Update: As if he was reading my mind, Ian Hickson posted Why document.write() doesn’t work in XML just a few days before I posted this. Since the Google AdSense script uses document.write() to create the <iframe>, it won’t work in documents served as application/xhtml+xml. Pretty obvious once you think about it. That leads to the next question: is there something that could be used instead of document.write(), and could be suggested to Google?

Update 2: I have updated the PHP content negotiation script to send a Vary header. Not sure how to do that with ASP, so I’d appreciate if somebody could fill me in. I also added a link to the more advanced script at Keystone Websites.

Update 3: I have contacted Google AdSense tech support about the document.write + XHTML problem, and was informed that their engineers are currently working on a solution to the problem.

Update 4: Simon Jessey has come up with a workaround which is looking pretty good. An explanation can be found in Making AdSense work with XHTML.

Posted on August 8, 2004 in (X)HTML

Comments

  1. In firefox you can right click the google ad and select: This Frame > Open Frame in New Tab. You can then validate this page which would tell you if thats the problem.
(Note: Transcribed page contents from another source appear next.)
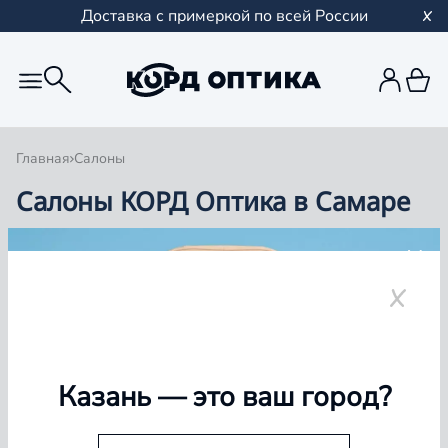
Доставка с примеркой по всей России
Главная
Салоны
Салоны КОРД Оптика в Самаре
Группа компаний «Корд Оптика» - это более 100
салонов в Казани и Республике Татарстан, Самаре,
Уфе, Рыбинске.
Самара
Казань
— это ваш город?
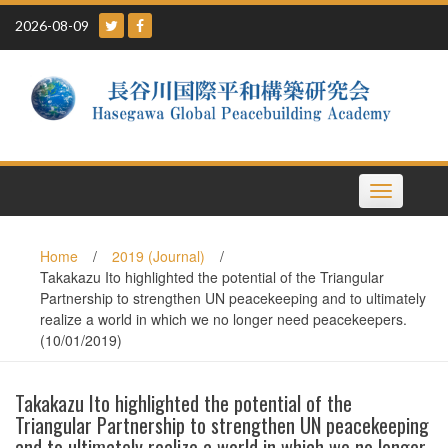
Skip
2026-08-09
to
content
Toggle
navigation
Home
/
2019 (Journal)
/
Takakazu Ito highlighted the potential of the Triangular
Partnership to strengthen UN peacekeeping and to ultimately
realize a world in which we no longer need peacekeepers.
(10/01/2019)
Takakazu Ito highlighted the potential of the
Triangular Partnership to strengthen UN peacekeeping
and to ultimately realize a world in which we no longer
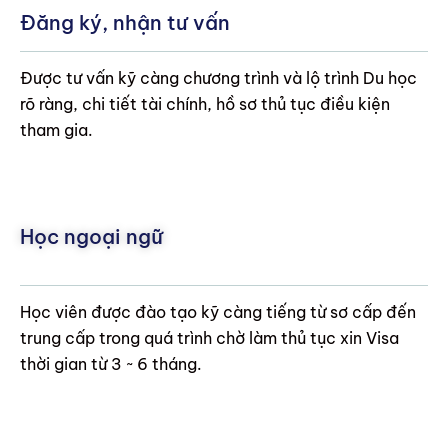
Đăng ký, nhận tư vấn
Được tư vấn kỹ càng chương trình và lộ trình Du học
rõ ràng, chi tiết tài chính, hồ sơ thủ tục điều kiện
tham gia.
Học ngoại ngữ
Học viên được đào tạo kỹ càng tiếng từ sơ cấp đến
trung cấp trong quá trình chờ làm thủ tục xin Visa
thời gian từ 3 ~ 6 tháng.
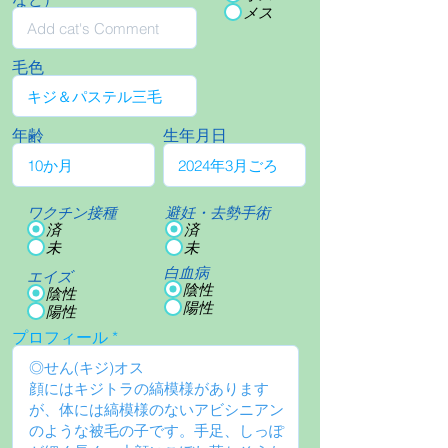
メス
毛色
年齢
生年月日
ワクチン接種
避妊・去勢手術
済
済
未
未
白血病
エイズ
陰性
陰性
陽性
陽性
プロフィール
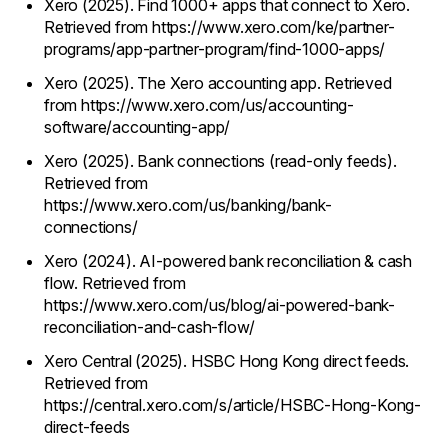
Xero (2025). Find 1000+ apps that connect to Xero.
Retrieved from https://www.xero.com/ke/partner-
programs/app-partner-program/find-1000-apps/
Xero (2025). The Xero accounting app. Retrieved
from https://www.xero.com/us/accounting-
software/accounting-app/
Xero (2025). Bank connections (read-only feeds).
Retrieved from
https://www.xero.com/us/banking/bank-
connections/
Xero (2024). AI-powered bank reconciliation & cash
flow. Retrieved from
https://www.xero.com/us/blog/ai-powered-bank-
reconciliation-and-cash-flow/
Xero Central (2025). HSBC Hong Kong direct feeds.
Retrieved from
https://central.xero.com/s/article/HSBC-Hong-Kong-
direct-feeds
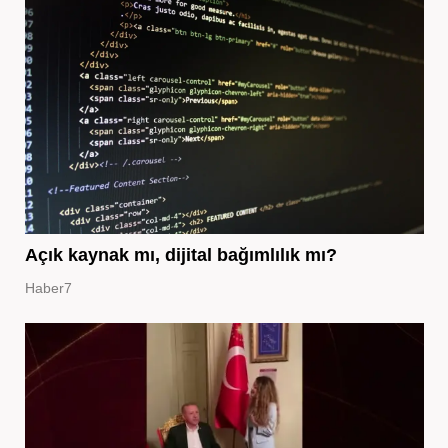
Açık kaynak mı, dijital bağımlılık mı?
Haber7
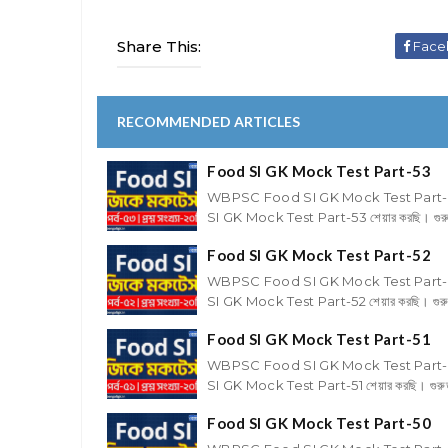
Share This:
Face
RECOMMENDED ARTICLES
Food SI GK Mock Test Part-53
WBPSC Food SI GK Mock Test Part-53Foo
SI GK Mock Test Part-53 শেয়ার করছি। গুরুত্ব
Food SI GK Mock Test Part-52
WBPSC Food SI GK Mock Test Part-52Foo
SI GK Mock Test Part-52 শেয়ার করছি। গুরুত্ব
Food SI GK Mock Test Part-51
WBPSC Food SI GK Mock Test Part-51Foo
SI GK Mock Test Part-51 শেয়ার করছি। গুরুত্বপ
Food SI GK Mock Test Part-50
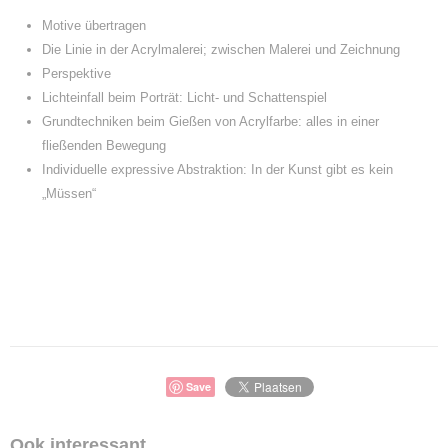
Motive übertragen
Die Linie in der Acrylmalerei; zwischen Malerei und Zeichnung
Perspektive
Lichteinfall beim Porträt: Licht- und Schattenspiel
Grundtechniken beim Gießen von Acrylfarbe: alles in einer
fließenden Bewegung
Individuelle expressive Abstraktion: In der Kunst gibt es kein
„Müssen“
Save
Ook interessant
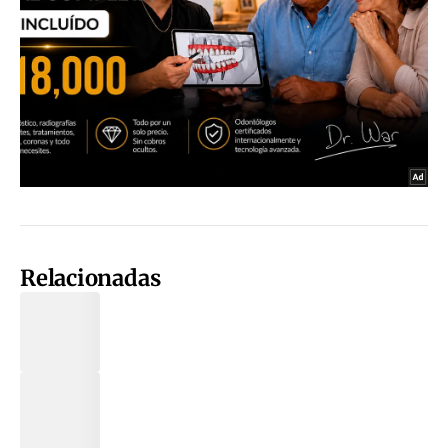
Relacionadas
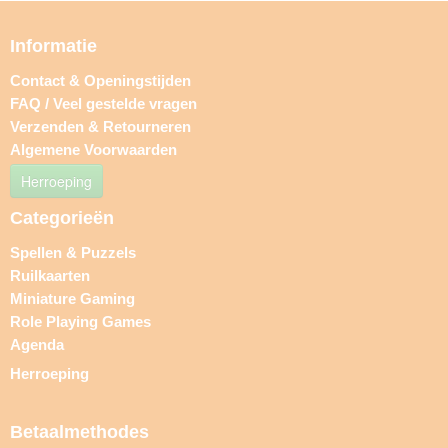
Informatie
Contact & Openingstijden
FAQ / Veel gestelde vragen
Verzenden & Retourneren
Algemene Voorwaarden
Herroeping
Categorieën
Spellen & Puzzels
Ruilkaarten
Miniature Gaming
Role Playing Games
Agenda
Herroeping
Betaalmethodes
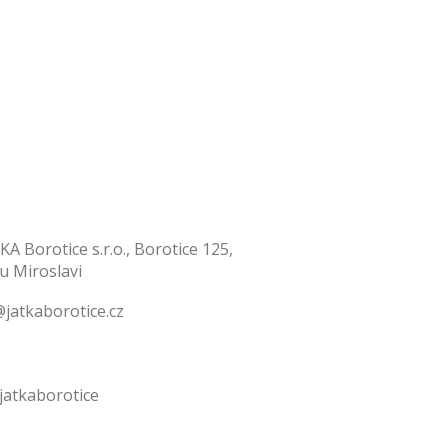
KA Borotice s.r.o., Borotice 125,
 u Miroslavi
jatkaborotice.cz
jatkaborotice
    I’ve just done this, and it fails to validate. But should this stop the main page thats calls the iFrame from validating??

  2. Note that the document you are pointing to is in fact a W3C NOTE and not normative in any way (non-normative would be the appropriate term, you should not quote from it, without mentioning that). According to RFC 3023 IIRC ‘application/xhtml+xml’ MUST be used.

  3. xHTML documents follow a different standard when using javascript. You will find that document.write statements will not work whatsoever.

    I’m not sure what the alternative is because I stopped dabbling with ECMAscript a while back because i prefer server side scripting so I’m rusty at it nowadays.

  4. August 9, 2004 by Roger (Author comment)

    Anne: Here are two quotes from the document I linked to:

    The ‘application/xhtml+xml’ media type [RFC3236] is the media type for XHTML Family document types, and in particular it is suitable for XHTML Host Language document types.

    and

    ‘application/xhtml+xml’ SHOULD be used for serving XHTML documents to XHTML user agents. Authors who wish to support both XHTML and HTML user agents MAY utilize content negotiation by serving HTML documents as ‘text/html’ and XHTML documents as ‘application/xhtml+xml’.

    According to that, sending XHTML documents as ‘text/html’ to HTML user agents is not OK, which I’m guessing is your standpoint. Other W3C documents state that it is OK if you follow their HTML Compatibility Guidelines .

    Like I said, there are different opinions on this.

    I skimmed through RFC 3023, but can’t find any mention of ‘application/xhtml+xml’. Could you provide some more details?

  5. August 9, 2004 by Roger (Author comment)

    Shunuk: That explains it. Looks like you have to choose between AdSense and application/xhtml+xml :(.

  6. I guess you’ll be interested in seeing Why document.write() doesn’t work in XML then…

  7. Hi, Roger. If you are going to be doing any kind of content negotiation, you really should say so in your header, with Vary: Accept. Furthermore, your current method of checking the Accept headers does not take into account the q-weighting given to each type. For more information, see Serving up XHTML with the correct MIME type - it describes a PHP solution that covers all bases that I’m aware of.

  8. August 9, 2004 by Roger (Author comment)

    Lolly: Thanks. That’s an excellent explanation of the problem. Does anyone know of a workaround that could be suggested to Google? Simon: I’ve seen that tutorial before, but it seemed a bit overkill to me at the time. I may reconsider that ;) The part about Vary: Accept is something I had missed though. I haven’t seen it in other articles about content negotiation. What exactly does it do?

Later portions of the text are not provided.